7 Thoughts on “Wisconsin Craft Brewers Under Attack

  1. Edward T. Kranick on June 8, 2011 at 9:32 am said:
  2. Christine on June 8, 2011 at 10:02 am said:

    The Journal Sentinal reported (http://ht.ly/583vj) that breweries brewing 300K barrels or less were allowed to do their own self distribution, which solves one of the bigger issues with the bill, no? I’ve been trying to get informed on this bill, but none of the info from craft brewery supporters touches on that piece of the bill, yet it seems to be the biggest point of defense for supporters of the bill. They’re saying that provision exempts small breweries from the distribution clause and therefore the law is helping to protect both big and small breweries. I’m inclined to support the craft breweries stance, but no one has tried to address that 300K barrel argument yet (at least in anything that I’ve read). Could you clarify please? Thanks!

    • Christine,
      I too have been confused by the wording of this proposal and I think the wording is confusing many people. There is lots of double speak in the proposal. See page 6 where it says the law will:

      Repeal the following current law provisions:

      A) A brewer that, together with its brewer group, manufactures not more than 50,000 barrels of beer in a calendar year in any location may be issued a wholesaler’s license for wholesale premises located on brewery premises.

      B) A brewer that, together with its brewer group, manufactures more
      than 50,000 barrels of beer in a calendar year in any location may be issued a wholesaler’s license for wholesale premises located on brewery premises, but may not sell or ship more than a total of 1,000 barrels of beer in any calendar year to retailers from these wholesale premises. Beer provided by a brewer to any retail premises for which the brewer holds the retail license must not be included in any calculation of the 1,000-barrel limitation.

      C) etc…

      The key word here is “Repeal” with that single phrase at the beginning of this list, the wording of the bill is all positive, and yet it is actually removing those existing rights.

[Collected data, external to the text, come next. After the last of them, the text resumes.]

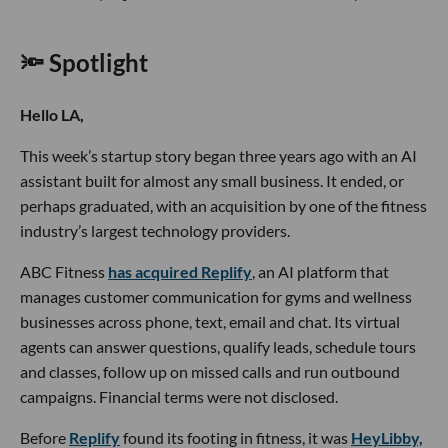
🔦 Spotlight
Hello LA,
This week’s startup story began three years ago with an AI
assistant built for almost any small business. It ended, or
perhaps graduated, with an acquisition by one of the fitness
industry’s largest technology providers.
ABC Fitness
has acquired Replify
, an AI platform that
manages customer communication for gyms and wellness
businesses across phone, text, email and chat. Its virtual
agents can answer questions, qualify leads, schedule tours
and classes, follow up on missed calls and run outbound
campaigns. Financial terms were not disclosed.
Before
Replify
found its footing in fitness, it was
HeyLibby,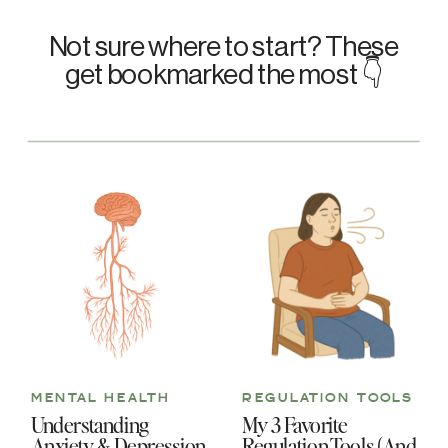
Not sure where to start? These
get bookmarked the most 👇
MENTAL HEALTH
REGULATION TOOLS
Understanding
My 3 Favorite
Anxiety & Depression
Regulation Tools (And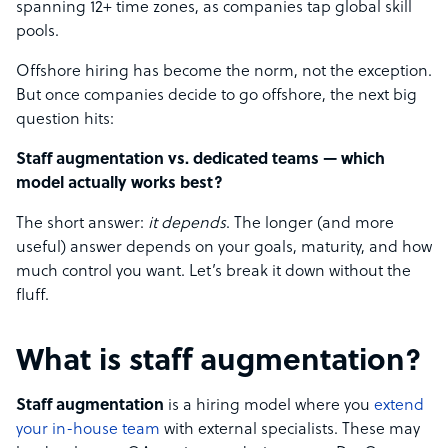
spanning 12+ time zones, as companies tap global skill
pools.
Offshore hiring has become the norm, not the exception.
But once companies decide to go offshore, the next big
question hits:
Staff augmentation vs. dedicated teams — which
model actually works best?
The short answer:
it depends
. The longer (and more
useful) answer depends on your goals, maturity, and how
much control you want. Let’s break it down without the
fluff.
What is staff augmentation?
Staff augmentation
is a hiring model where you
extend
your in-house team
with external specialists. These may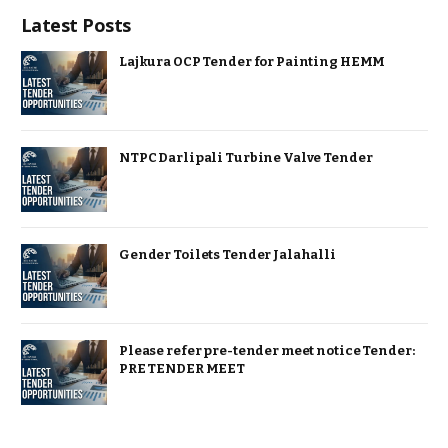
Latest Posts
Lajkura OCP Tender for Painting HEMM
NTPC Darlipali Turbine Valve Tender
Gender Toilets Tender Jalahalli
Please refer pre-tender meet notice Tender:
PRE TENDER MEET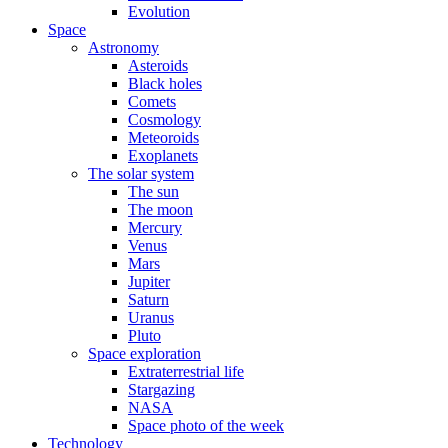
Evolution
Space
Astronomy
Asteroids
Black holes
Comets
Cosmology
Meteoroids
Exoplanets
The solar system
The sun
The moon
Mercury
Venus
Mars
Jupiter
Saturn
Uranus
Pluto
Space exploration
Extraterrestrial life
Stargazing
NASA
Space photo of the week
Technology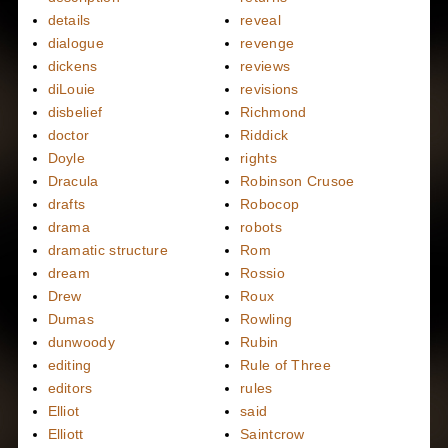
details
reveal
dialogue
revenge
dickens
reviews
diLouie
revisions
disbelief
Richmond
doctor
Riddick
Doyle
rights
Dracula
Robinson Crusoe
drafts
Robocop
drama
robots
dramatic structure
Rom
dream
Rossio
Drew
Roux
Dumas
Rowling
dunwoody
Rubin
editing
Rule of Three
editors
rules
Elliot
said
Elliott
Saintcrow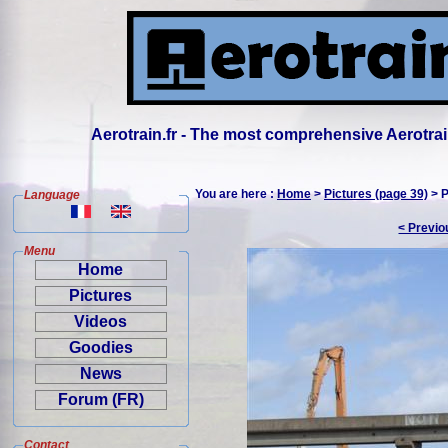
Aerotrain.fr - The most comprehensive Aerotrai
You are here :
Home
>
Pictures (page 39)
> P
Language
< Previo
Menu
Home
Pictures
Videos
Goodies
News
Forum (FR)
Contact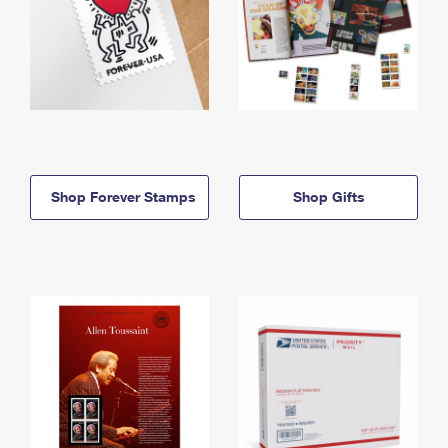
Shop Forever Stamps
Shop Gifts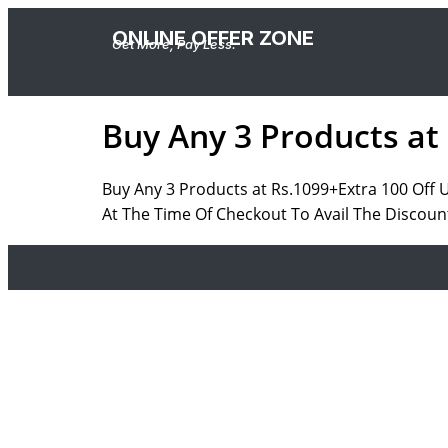
ONLINE OFFER ZONE
Get More, Pay Less.
Buy Any 3 Products at
Buy Any 3 Products at Rs.1099+Extra 100 Off
At The Time Of Checkout To Avail The Discount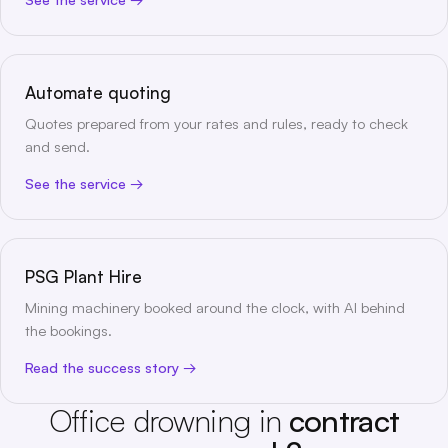
Automate quoting
Quotes prepared from your rates and rules, ready to check
and send.
See the service
PSG Plant Hire
Mining machinery booked around the clock, with AI behind
the bookings.
Read the success story
Office drowning in
contract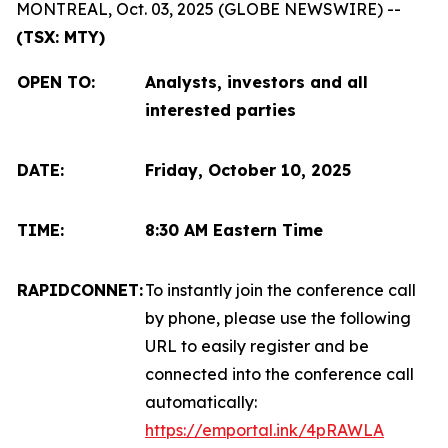
MONTREAL, Oct. 03, 2025 (GLOBE NEWSWIRE) --
(TSX: MTY)
OPEN TO
:
Analysts, investors and all
interested parties
DATE:
Friday, October 10, 2025
TIME:
8:30 AM Eastern Time
RAPIDCONNET:
To instantly join the conference call
by phone, please use the following
URL to easily register and be
connected into the conference call
automatically:
https://emportal.ink/4pRAWLA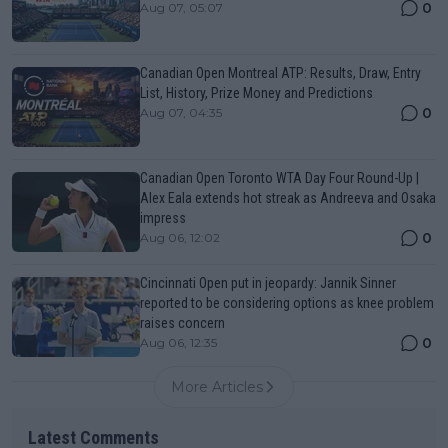
0
Aug 07, 05:07
Canadian Open Montreal ATP: Results, Draw, Entry
List, History, Prize Money and Predictions
0
Aug 07, 04:35
Canadian Open Toronto WTA Day Four Round-Up |
Alex Eala extends hot streak as Andreeva and Osaka
impress
0
Aug 06, 12:02
Cincinnati Open put in jeopardy: Jannik Sinner
reported to be considering options as knee problem
raises concern
0
Aug 06, 12:35
More Articles
Latest Comments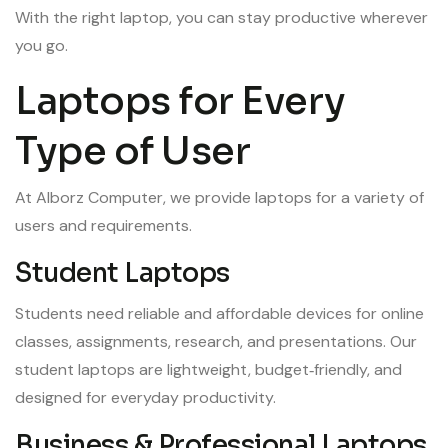
With the right laptop, you can stay productive wherever
you go.
Laptops for Every
Type of User
At Alborz Computer, we provide laptops for a variety of
users and requirements.
Student Laptops
Students need reliable and affordable devices for online
classes, assignments, research, and presentations. Our
student laptops are lightweight, budget‑friendly, and
designed for everyday productivity.
Business & Professional Laptops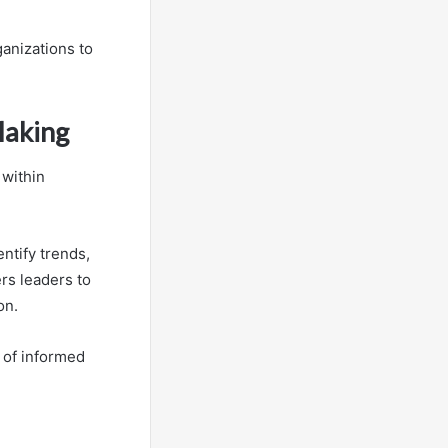
ganizations to
Making
 within
ntify trends,
rs leaders to
on.
e of informed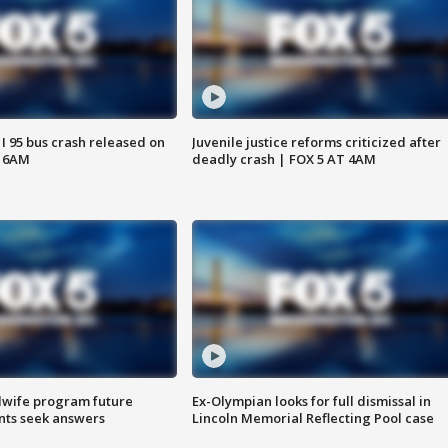
 I 95 bus crash released on
Juvenile justice reforms criticized after
T 6AM
deadly crash | FOX 5 AT 4AM
dwife program future
Ex-Olympian looks for full dismissal in
ents seek answers
Lincoln Memorial Reflecting Pool case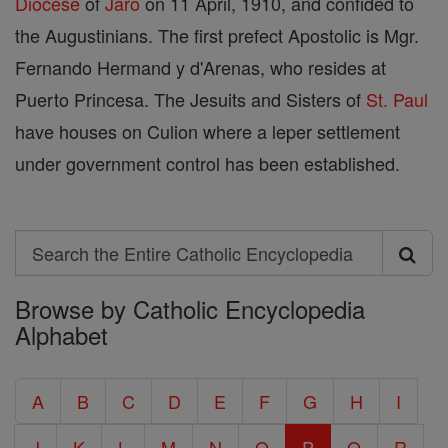
Diocese
of
Jaro
on 11 April, 1910, and confided to
the Augustinians. The first prefect Apostolic is Mgr.
Fernando Hermand y d'Arenas, who resides at
Puerto Princesa. The Jesuits and Sisters of
St. Paul
have houses on Culion where a leper settlement
under government control has been established.
Search
Search
Browse by Catholic Encyclopedia
the
Alphabet
Entire
Catholic
A
B
C
D
E
F
G
H
I
Encyclopedia
J
K
L
M
N
O
P
Q
R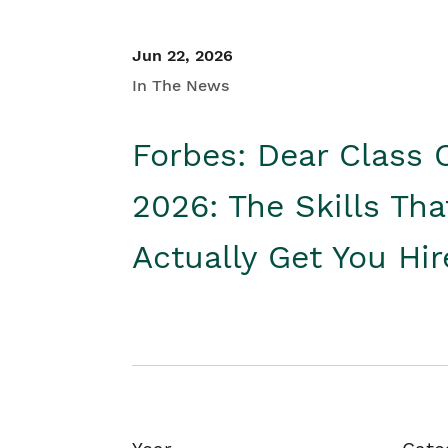
Jun 22, 2026
In The News
Forbes: Dear Class 
2026: The Skills Tha
Actually Get You Hi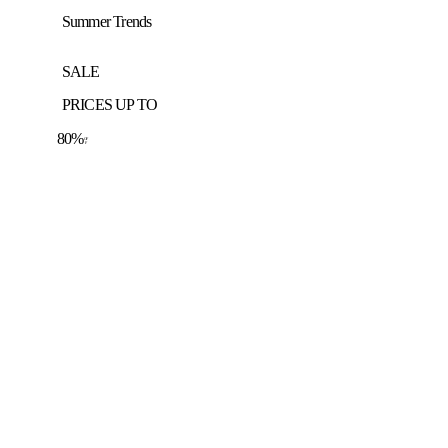
Summer Trends
SALE
PRICES UP TO
80%
OF
F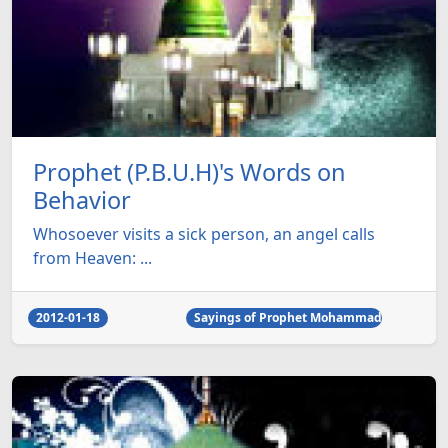
Prophet (P.B.U.H)'s Words on
Behavior
Whosoever visits a sick person, an angel calls
from Heaven: ...
2012-01-18
Sayings of Prophet Mohammad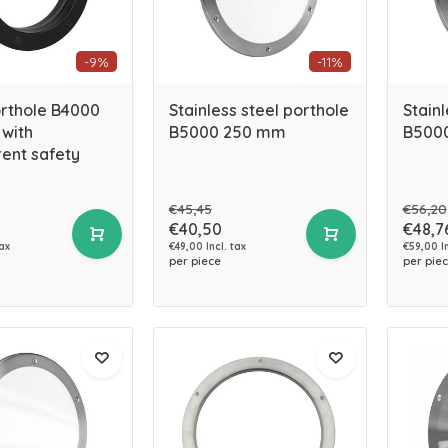
-9%
-11%
orthole B4000
Stainless steel porthole
Stainl
with
B5000 250 mm
B500
ent safety
€45,45
€56,20
€40,50
€48,7
tax
€49,00 Incl. tax
€59,00 In
per piece
per pie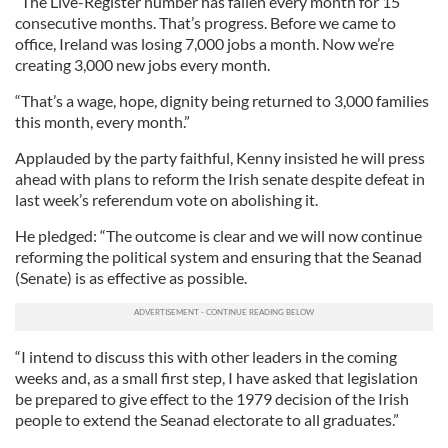
“The Live-Register number has fallen every month for 15
consecutive months. That’s progress. Before we came to
office, Ireland was losing 7,000 jobs a month. Now we’re
creating 3,000 new jobs every month.
“That’s a wage, hope, dignity being returned to 3,000 families
this month, every month.”
Applauded by the party faithful, Kenny insisted he will press
ahead with plans to reform the Irish senate despite defeat in
last week’s referendum vote on abolishing it.
He pledged: “The outcome is clear and we will now continue
reforming the political system and ensuring that the Seanad
(Senate) is as effective as possible.
“I intend to discuss this with other leaders in the coming
weeks and, as a small first step, I have asked that legislation
be prepared to give effect to the 1979 decision of the Irish
people to extend the Seanad electorate to all graduates.”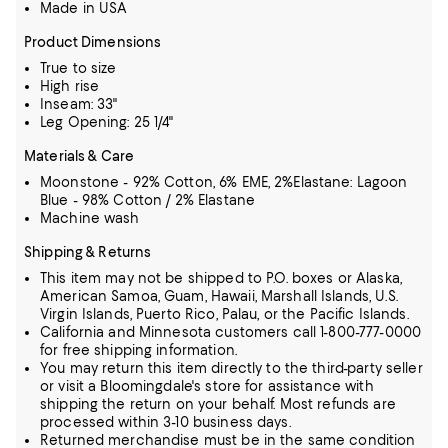
Made in USA
Product Dimensions
True to size
High rise
Inseam: 33"
Leg Opening: 25 1/4"
Materials & Care
Moonstone - 92% Cotton, 6% EME, 2%Elastane: Lagoon
Blue - 98% Cotton / 2% Elastane
Machine wash
Shipping & Returns
This item may not be shipped to P.O. boxes or Alaska,
American Samoa, Guam, Hawaii, Marshall Islands, U.S.
Virgin Islands, Puerto Rico, Palau, or the Pacific Islands.
California and Minnesota customers call 1-800-777-0000
for free shipping information.
You may return this item directly to the third-party seller
or visit a Bloomingdale's store for assistance with
shipping the return on your behalf. Most refunds are
processed within 3-10 business days.
Returned merchandise must be in the same condition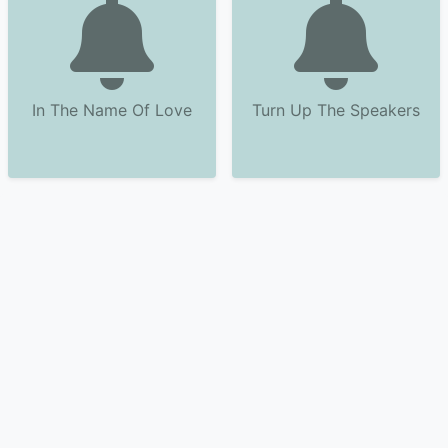
In The Name Of Love
Turn Up The Speakers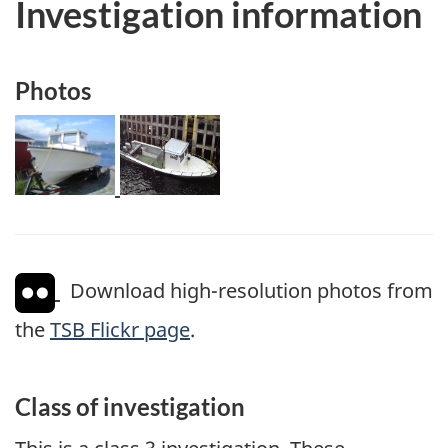
Investigation information
Photos
Image
Image
Download high-resolution photos from
the
TSB Flickr page
.
Class of investigation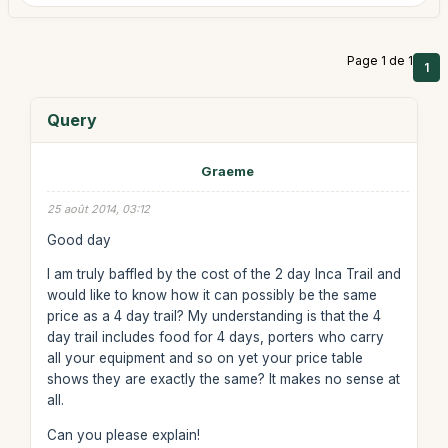
Page 1 de 1
1
Query
Graeme
25 août 2014, 03:12
Good day
I am truly baffled by the cost of the 2 day Inca Trail and
would like to know how it can possibly be the same
price as a 4 day trail? My understanding is that the 4
day trail includes food for 4 days, porters who carry
all your equipment and so on yet your price table
shows they are exactly the same? It makes no sense at
all.
Can you please explain!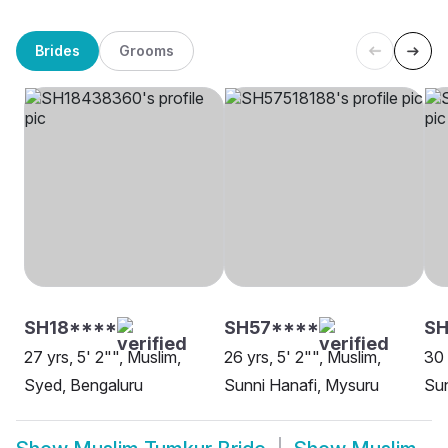
Brides
Grooms
SH18****
SH57****
SH
27 yrs, 5' 2"", Muslim,
26 yrs, 5' 2"", Muslim,
30 
Syed, Bengaluru
Sunni Hanafi, Mysuru
Sun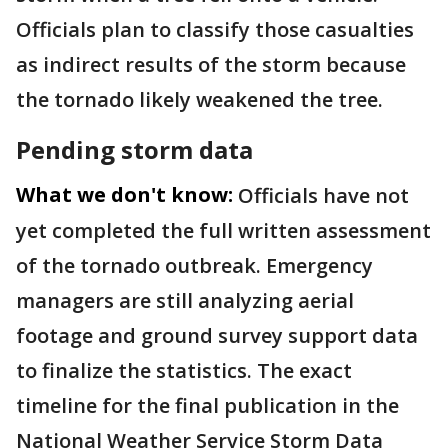
Officials plan to classify those casualties
as indirect results of the storm because
the tornado likely weakened the tree.
Pending storm data
What we don't know:
Officials have not
yet completed the full written assessment
of the tornado outbreak. Emergency
managers are still analyzing aerial
footage and ground survey support data
to finalize the statistics. The exact
timeline for the final publication in the
National Weather Service Storm Data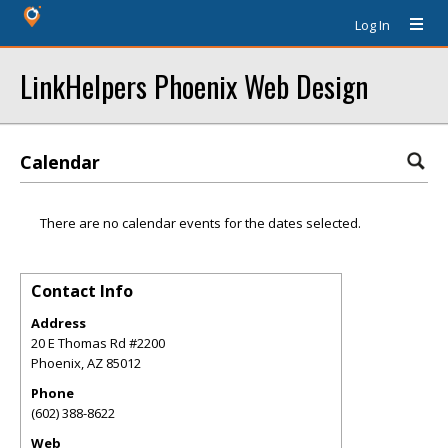
Log In
LinkHelpers Phoenix Web Design
Calendar
There are no calendar events for the dates selected.
Contact Info
Address
20 E Thomas Rd #2200
Phoenix
,
AZ
85012
Phone
(602) 388-8622
Web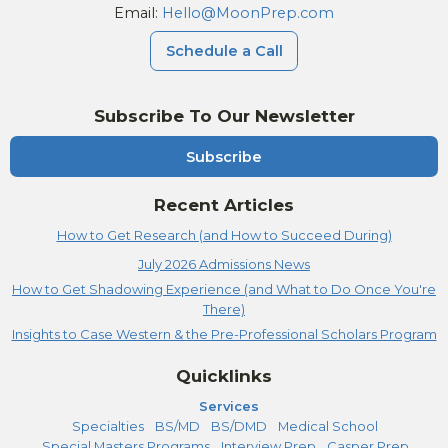
Email:
Hello@MoonPrep.com
Schedule a Call
Subscribe To Our Newsletter
Subscribe
Recent Articles
How to Get Research (and How to Succeed During)
July 2026 Admissions News
How to Get Shadowing Experience (and What to Do Once You're
There)
Insights to Case Western & the Pre-Professional Scholars Program
Quicklinks
Services
Specialties
BS/MD
BS/DMD
Medical School
Special Masters Programs
Interview Prep
Casper Prep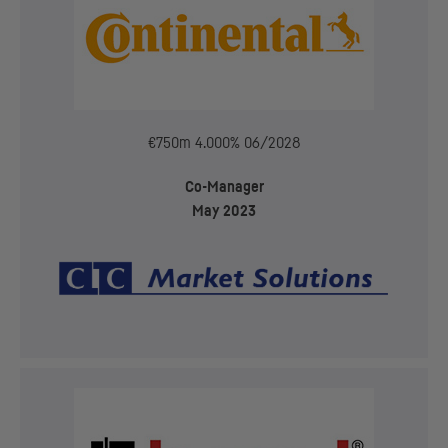
€750m 4.000% 06/2028
Co-Manager
May 2023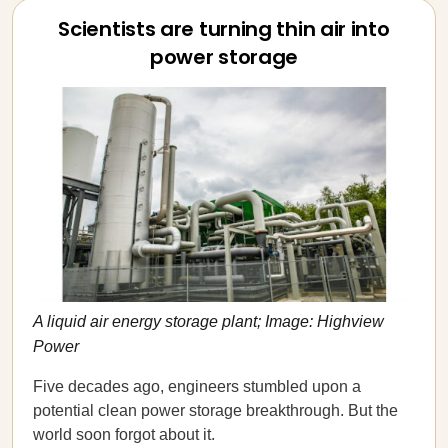
Scientists are turning thin air into
power storage
A liquid air energy storage plant; Image: Highview
Power
Five decades ago, engineers stumbled upon a
potential clean power storage breakthrough. But the
world soon forgot about it.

      I hope that helps you understand the bill’s provisions.

      Mitch

  3. Christine on June 8, 2011 at 10:45 am said:

    The Journal Sentinel reported (http://ht.ly/583vj) that breweries brewing 300K barrels or less were allowed to do their own self distribution, which solves one of the bigger issues with the bill, no? I’ve been trying to get informed on this bill, but none of the info from craft brewery supporters touches on that piece of the bill, yet it seems to be the biggest point of defense for supporters of the bill. They’re saying that provision exempts small breweries from the distribution clause and therefore the law is helping to protect both big and small breweries. I’m inclined to support the craft breweries stance, but no one has tried to address that 300K barrel argument yet (at least in anything that I’ve read). Could you clarify please? Thanks!